CBN has now announced plans to launch a digital currency, the e-Naira, initially as a pilot scheme, by October 2021. Digital currency has been defined as: “a new form of money, issued digitally by the central bank and intended to serve as legal tender.” Section 2 of the Central Bank of Nigeria Act, 2007, empowers the Bank to “issue legal tender currency in Nigeria.” This legally empowers CBN issue a digital currency as an official means of payment or fiat money. The current proposal is for CBN to issue e-Naira to the digital ledger of and distribute it through regulated financial institutions, more likely the deposit money banks. These in turn will make them available to customer’s wallet as may be requested.
There are fairness questions whether legal tender ought to be attributed to a means of payment that is not receivable by all citizens, in view of the digital and internet divide that excludes the unbanked poor. There will likely have to be caps on amount of e-Naira that may be held by customers, so as not to exacerbate inequality by creating a closed circle of digital currency elite.

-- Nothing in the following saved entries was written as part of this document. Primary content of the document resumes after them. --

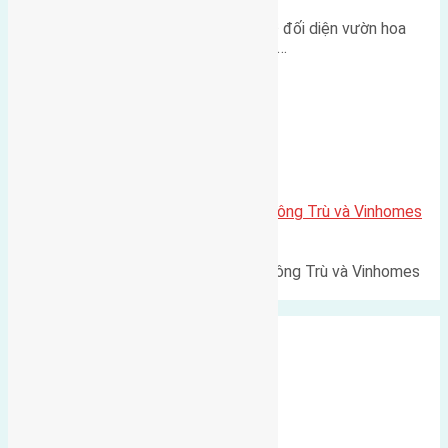
Lô đất tái định cư Mai Hiên 56m² đối diện vườn hoa
500m Diện tích: 56m² (3,5x16m).…
Xã Mai Lâm
Lô đất Lê Xá 103,6m2 gần cầu Đông Trù và Vinhomes
Cổ Loa
Lô đất Lê Xá 103,6m² gần cầu Đông Trù và Vinhomes
Cổ Loa Diện tích: 103,6m²…
Xã Nguyên Khê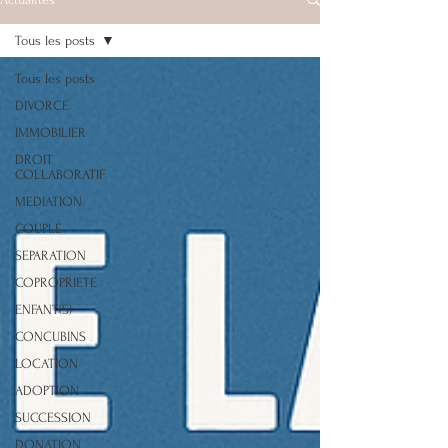
Tous les posts
Tous les posts
DIVORCE
IMMOBILIER
DROIT
COLLABORATIF
MEDIATION
COUPLE
SEPARATION
COPROPRIETE
ENFANT(S)
CONCUBINS
LOCATION
ADOPTION
SUCCESSION
DONATION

This will apparently only be cosmetic, however. If the currency is issued on block chain technology (although it need not be), it should be possible to have accurate transaction trails and to create credit history for the financially excluded. Even if they don’t have accounts they can still receive (welfare money transfer, say) and spend digital currency like cash.

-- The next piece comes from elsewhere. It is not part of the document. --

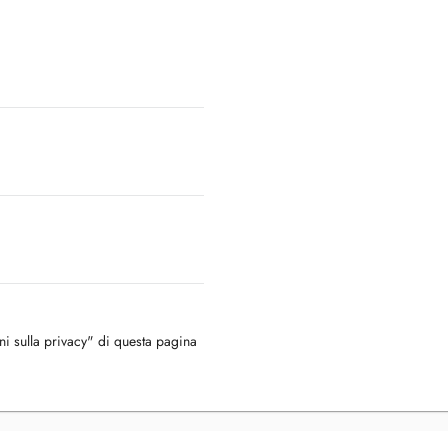
oni sulla privacy" di questa pagina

One of the justifications advanced by CBN is an alleged likely positive impact of digital currency on financial inclusion. CBN’s spokesperson said: “…We are about 60 percent [of the financial inclusion target] and at the rate we are going, it is unlikely we would meet this target. But the central bank digital currency would accelerate this target.”

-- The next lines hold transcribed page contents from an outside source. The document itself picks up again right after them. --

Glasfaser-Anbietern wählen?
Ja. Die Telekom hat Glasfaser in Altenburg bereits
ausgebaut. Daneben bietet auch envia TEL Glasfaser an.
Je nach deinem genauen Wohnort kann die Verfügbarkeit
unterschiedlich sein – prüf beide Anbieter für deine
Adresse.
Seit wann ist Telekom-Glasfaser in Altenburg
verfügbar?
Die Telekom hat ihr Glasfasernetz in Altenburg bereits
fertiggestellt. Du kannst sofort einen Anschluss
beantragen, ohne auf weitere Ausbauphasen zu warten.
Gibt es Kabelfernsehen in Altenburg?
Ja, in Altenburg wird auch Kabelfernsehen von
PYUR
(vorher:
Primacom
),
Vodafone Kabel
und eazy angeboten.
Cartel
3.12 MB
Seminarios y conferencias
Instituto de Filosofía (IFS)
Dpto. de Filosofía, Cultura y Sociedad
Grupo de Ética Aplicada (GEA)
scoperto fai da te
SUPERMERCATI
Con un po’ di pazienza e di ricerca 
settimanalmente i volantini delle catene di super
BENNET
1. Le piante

Lofty as this claim sounds, a few questions are pertinent. Firstly, a huge reason for financial exclusion is economic exclusion and lack of financial means or cash to spend. Will introduction of digital currency solve the problem? Secondly, will digital exclusion and non-availability of added services or inclusive products disappear at the stroke of the issuance of e-Naira? Thirdly, will the preference of the poor for cash likely easily and speedily be assuaged by digital currency? Fourthly, will lack of e-identity, another big factor of exclusion, be eradicated automatically by digital currency? Sixthly, high and uncompetitive fees for cash-in, cash-out and other add-on services and lack of trust arising from market misconduct, are well-known barriers. Will digital currency offer a ready panacea? Fifthly, granted that opening a bank account is not equivalent to financial inclusion, will the need to promote introduction of last mile infrastructure, interoperability, inclusive products, effective consumer protection and financial literacy and numeracy soon disappear?
Digital currency may not be the silver bullet that will land us in financial inclusion utopia. However, the well-meaning points of sceptism raised above should be proactively factored into the planning and execution of the digital currency initiative in order to achieve the fond hopes of the CBN for accelerated financial inclusion.